Psychology Today x chromosome
In the early 1980s I met and began an unofficial training with Anna Freud—Sigmund Freud's youngest daughter, and his only child to follow him into psychoanalysis. I was a young social scientist who had been carrying out a self-analysis for some years.
Anna Freud's couch was a daybed on which I lay, with her seated in a chair at its head. On one or two occasions I couldn't help but think that the voice I heard coming from her chair was in fact that of her father, speaking to me from beyond the grave.
I can even recall her exact words in one case. I had been free-associating about my attempt to analyze myself when Anna Freud remarked, "In your self-analysis you sank a deep but narrow shaft into your unconscious. Here we clear the whole area, layer by layer." This produced a spine-tingling reaction in me, and I surprised Miss Freud (as I called her) by stating that her remark reminded me of her father, because he was particularly fond of archaeological metaphors in his published writings. Most people would simply attribute her statement to the influence of her father's writing on her own choice of words. Thirty years ago, I would probably have said the same. But today, having spent decades researching the links between genetics and psychology, I can offer a different hypothesis, one that goes to the core of all we now know about the inheritance and expression of genes in the brain.
The Royal X
Everyone inherits 23 chromosomes from each parent, 46 in all, making 23 matched pairs—with one exception. One pair comprises the chromosomes that determine sex. Female mammals get an X chromosome from each parent, but males receive an X from their mother and a Y sex chromosome from their father.

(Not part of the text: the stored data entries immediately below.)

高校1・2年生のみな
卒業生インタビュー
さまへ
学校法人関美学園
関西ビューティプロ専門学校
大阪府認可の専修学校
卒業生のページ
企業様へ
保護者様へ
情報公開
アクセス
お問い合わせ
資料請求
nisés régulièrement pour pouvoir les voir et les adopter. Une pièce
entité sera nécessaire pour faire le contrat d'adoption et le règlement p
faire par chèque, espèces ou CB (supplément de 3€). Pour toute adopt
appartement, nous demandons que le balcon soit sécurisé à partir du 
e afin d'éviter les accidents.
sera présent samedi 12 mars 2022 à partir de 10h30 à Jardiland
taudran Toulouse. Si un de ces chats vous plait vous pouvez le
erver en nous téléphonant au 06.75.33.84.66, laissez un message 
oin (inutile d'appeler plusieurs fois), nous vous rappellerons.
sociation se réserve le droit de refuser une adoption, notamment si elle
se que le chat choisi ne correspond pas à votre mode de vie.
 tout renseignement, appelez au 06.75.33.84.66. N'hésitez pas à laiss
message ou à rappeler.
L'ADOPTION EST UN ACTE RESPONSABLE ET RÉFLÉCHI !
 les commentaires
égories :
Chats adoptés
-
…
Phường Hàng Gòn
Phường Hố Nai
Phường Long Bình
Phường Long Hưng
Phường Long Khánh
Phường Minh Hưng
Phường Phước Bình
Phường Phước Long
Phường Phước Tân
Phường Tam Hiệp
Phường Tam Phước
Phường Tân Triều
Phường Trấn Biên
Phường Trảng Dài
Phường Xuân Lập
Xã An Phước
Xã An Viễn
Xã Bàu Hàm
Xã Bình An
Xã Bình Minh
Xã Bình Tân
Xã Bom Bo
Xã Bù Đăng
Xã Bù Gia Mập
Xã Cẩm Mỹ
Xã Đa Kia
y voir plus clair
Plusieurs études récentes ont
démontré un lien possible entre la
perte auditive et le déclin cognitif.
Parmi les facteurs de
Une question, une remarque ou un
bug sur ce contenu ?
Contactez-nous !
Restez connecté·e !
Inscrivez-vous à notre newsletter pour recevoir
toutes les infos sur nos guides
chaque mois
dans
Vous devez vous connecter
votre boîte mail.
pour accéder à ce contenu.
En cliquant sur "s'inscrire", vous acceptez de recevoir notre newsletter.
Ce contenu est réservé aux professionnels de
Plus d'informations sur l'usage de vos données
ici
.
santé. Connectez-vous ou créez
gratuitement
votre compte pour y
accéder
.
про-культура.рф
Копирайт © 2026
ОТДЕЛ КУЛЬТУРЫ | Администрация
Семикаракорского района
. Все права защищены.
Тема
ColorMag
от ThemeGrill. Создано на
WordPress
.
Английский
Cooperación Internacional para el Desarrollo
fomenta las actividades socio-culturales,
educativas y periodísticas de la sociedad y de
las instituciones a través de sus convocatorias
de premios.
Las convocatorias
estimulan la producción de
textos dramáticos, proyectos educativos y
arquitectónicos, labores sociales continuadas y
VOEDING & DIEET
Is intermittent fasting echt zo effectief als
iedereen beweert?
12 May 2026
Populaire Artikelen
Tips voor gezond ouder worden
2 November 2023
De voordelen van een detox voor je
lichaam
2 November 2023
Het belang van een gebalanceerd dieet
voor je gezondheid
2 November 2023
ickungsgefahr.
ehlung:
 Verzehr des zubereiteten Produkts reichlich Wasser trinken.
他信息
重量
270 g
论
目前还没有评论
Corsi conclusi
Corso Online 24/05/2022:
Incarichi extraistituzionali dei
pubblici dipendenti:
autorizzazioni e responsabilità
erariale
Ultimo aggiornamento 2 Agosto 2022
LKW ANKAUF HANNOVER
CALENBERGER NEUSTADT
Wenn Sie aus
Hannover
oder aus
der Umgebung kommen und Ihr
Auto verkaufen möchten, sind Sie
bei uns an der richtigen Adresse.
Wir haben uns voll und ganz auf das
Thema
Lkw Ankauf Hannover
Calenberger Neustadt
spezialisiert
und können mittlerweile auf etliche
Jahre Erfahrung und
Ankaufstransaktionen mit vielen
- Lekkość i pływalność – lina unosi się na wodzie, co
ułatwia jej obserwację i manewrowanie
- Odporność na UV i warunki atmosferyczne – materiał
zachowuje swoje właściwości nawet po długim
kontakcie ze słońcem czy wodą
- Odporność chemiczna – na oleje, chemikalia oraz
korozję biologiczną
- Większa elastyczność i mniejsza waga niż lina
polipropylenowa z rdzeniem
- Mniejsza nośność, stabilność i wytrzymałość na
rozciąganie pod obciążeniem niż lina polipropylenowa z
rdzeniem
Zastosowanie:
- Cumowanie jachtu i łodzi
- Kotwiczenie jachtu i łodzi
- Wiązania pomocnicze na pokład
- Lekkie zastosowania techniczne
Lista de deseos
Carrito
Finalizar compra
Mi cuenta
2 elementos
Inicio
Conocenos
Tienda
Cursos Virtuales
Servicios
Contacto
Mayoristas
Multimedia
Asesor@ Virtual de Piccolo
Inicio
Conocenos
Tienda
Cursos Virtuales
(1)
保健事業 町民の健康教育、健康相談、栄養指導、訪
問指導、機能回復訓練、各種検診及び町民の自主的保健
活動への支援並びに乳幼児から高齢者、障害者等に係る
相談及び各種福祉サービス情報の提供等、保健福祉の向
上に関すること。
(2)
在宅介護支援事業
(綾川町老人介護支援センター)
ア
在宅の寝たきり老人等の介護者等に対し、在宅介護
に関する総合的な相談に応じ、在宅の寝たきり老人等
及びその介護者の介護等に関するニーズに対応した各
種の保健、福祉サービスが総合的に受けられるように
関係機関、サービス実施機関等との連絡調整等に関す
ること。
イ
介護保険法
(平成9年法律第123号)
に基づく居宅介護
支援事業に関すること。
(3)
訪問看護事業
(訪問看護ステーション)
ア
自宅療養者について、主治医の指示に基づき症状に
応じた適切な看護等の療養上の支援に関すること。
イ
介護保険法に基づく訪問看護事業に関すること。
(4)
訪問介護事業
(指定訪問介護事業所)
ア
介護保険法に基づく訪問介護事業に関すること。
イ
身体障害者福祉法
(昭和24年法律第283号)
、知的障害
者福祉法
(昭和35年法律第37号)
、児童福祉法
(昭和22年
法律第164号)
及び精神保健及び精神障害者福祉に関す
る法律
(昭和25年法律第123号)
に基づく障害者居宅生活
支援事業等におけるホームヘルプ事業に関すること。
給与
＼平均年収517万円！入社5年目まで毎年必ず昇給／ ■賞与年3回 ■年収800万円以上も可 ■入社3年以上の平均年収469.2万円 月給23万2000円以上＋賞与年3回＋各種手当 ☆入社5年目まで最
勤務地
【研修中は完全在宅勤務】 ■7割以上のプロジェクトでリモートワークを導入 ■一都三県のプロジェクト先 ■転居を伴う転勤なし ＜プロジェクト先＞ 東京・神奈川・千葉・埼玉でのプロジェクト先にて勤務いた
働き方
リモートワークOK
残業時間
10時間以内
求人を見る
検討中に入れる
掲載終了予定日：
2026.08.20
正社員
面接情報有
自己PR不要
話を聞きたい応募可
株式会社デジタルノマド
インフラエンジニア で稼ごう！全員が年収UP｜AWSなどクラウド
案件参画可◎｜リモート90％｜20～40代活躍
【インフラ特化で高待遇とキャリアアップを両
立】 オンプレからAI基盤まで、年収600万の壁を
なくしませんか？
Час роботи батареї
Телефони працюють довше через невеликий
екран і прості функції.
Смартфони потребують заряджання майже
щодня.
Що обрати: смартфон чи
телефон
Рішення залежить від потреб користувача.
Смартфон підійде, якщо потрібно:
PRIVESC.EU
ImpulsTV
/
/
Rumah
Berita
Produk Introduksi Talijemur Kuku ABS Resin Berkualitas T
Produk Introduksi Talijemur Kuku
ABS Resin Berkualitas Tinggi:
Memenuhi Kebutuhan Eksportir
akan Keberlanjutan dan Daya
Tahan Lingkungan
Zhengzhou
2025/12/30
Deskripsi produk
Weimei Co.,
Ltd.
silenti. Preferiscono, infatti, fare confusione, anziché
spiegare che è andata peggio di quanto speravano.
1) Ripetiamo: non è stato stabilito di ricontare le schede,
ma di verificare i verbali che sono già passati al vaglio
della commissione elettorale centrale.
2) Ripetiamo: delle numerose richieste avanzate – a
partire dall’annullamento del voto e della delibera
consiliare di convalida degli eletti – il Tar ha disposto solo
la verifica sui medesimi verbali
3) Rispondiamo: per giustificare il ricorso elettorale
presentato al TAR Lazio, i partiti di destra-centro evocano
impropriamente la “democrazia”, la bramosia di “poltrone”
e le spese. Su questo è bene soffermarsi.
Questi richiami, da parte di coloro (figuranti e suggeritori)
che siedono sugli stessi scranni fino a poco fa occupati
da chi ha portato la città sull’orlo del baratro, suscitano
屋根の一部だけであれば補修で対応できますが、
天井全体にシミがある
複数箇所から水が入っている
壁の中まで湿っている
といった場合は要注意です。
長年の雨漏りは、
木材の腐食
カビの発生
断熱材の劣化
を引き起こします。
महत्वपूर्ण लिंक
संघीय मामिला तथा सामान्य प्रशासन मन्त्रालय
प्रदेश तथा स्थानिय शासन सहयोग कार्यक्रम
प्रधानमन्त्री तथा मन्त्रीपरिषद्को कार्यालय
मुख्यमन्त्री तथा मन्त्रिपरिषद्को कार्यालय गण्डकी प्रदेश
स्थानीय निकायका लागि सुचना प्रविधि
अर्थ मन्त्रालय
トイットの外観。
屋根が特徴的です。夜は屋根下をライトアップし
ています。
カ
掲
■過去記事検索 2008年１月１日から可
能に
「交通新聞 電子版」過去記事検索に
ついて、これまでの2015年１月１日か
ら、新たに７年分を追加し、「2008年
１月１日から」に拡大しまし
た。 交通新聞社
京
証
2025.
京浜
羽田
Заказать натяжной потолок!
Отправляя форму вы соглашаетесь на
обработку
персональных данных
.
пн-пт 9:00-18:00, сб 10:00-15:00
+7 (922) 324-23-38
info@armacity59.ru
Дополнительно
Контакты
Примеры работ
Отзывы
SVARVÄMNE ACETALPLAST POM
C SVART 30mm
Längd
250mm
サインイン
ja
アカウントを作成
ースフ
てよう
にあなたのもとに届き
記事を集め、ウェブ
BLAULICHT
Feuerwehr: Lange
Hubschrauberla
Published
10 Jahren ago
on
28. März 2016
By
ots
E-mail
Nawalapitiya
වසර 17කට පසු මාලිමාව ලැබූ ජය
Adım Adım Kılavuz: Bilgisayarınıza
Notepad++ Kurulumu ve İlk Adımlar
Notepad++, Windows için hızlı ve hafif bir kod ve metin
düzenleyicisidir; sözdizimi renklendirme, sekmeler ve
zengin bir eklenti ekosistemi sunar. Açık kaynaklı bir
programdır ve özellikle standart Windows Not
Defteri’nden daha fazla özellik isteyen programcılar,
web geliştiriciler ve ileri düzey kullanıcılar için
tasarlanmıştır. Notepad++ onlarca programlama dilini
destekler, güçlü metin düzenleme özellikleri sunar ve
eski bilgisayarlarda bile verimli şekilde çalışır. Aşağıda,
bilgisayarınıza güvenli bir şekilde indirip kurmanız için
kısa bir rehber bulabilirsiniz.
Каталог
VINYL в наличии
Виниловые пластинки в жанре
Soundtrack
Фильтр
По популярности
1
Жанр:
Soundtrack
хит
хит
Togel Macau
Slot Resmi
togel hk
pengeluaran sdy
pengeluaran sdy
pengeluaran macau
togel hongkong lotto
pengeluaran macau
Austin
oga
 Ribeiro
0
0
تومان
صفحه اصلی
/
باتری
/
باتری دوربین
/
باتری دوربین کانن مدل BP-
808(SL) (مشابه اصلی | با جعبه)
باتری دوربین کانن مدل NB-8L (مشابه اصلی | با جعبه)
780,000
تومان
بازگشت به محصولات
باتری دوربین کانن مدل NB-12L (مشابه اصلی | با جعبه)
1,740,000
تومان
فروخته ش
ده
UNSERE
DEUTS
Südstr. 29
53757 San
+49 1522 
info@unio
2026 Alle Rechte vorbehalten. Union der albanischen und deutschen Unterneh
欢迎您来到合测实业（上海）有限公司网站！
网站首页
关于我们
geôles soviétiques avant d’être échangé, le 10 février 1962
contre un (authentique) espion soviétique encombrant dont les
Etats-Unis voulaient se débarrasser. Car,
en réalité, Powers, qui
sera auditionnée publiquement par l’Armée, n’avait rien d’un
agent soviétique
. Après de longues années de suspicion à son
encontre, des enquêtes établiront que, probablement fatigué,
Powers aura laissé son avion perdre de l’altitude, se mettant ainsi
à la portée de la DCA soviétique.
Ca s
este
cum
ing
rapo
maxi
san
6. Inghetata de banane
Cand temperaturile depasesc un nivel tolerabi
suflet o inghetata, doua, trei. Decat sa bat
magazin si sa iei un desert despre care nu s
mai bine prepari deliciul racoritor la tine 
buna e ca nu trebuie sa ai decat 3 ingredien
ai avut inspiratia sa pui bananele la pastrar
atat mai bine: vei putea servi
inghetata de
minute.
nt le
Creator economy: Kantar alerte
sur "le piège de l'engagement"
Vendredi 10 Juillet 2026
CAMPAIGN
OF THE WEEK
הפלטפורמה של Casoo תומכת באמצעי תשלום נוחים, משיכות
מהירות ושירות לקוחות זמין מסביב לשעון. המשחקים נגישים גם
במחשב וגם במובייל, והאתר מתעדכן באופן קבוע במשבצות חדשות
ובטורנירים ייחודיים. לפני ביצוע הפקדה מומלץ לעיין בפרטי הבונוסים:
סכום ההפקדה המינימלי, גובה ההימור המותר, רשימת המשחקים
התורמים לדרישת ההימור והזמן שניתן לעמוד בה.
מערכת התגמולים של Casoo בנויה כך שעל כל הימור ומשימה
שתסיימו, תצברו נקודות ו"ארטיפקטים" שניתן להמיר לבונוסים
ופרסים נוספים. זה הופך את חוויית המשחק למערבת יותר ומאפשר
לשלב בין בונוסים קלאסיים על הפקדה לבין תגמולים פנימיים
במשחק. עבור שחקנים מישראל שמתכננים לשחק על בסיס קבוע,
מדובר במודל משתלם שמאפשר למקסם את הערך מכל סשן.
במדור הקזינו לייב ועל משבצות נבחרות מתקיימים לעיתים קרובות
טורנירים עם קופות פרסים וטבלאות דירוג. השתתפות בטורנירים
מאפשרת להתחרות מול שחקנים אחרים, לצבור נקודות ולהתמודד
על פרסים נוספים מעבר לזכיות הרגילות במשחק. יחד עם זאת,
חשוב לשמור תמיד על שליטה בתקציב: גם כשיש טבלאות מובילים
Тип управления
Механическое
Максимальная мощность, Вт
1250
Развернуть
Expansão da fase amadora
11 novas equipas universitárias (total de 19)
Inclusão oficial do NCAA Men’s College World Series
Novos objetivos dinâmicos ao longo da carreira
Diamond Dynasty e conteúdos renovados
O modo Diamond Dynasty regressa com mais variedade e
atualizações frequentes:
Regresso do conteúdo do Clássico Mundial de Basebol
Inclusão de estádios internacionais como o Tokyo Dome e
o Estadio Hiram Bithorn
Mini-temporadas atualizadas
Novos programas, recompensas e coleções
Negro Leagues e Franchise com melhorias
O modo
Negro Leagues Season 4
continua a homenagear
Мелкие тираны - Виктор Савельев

The X chromosome a woman inherits from her mother is, like any other chromosome, a random mix of genes from both of her mother's Xs, and so does not correspond as a whole with either of her mother's X chromosomes. By contrast, the X a woman inherits from her father is his one and only X chromosome, complete and undiluted. This means that a father is twice as closely related to his daughter via his X chromosome genes as is her mother. To put it another way: Any X gene in a mother has a 50/50 chance of being inherited by her daughter, but every X gene in a father is certain to be passed on to a daughter.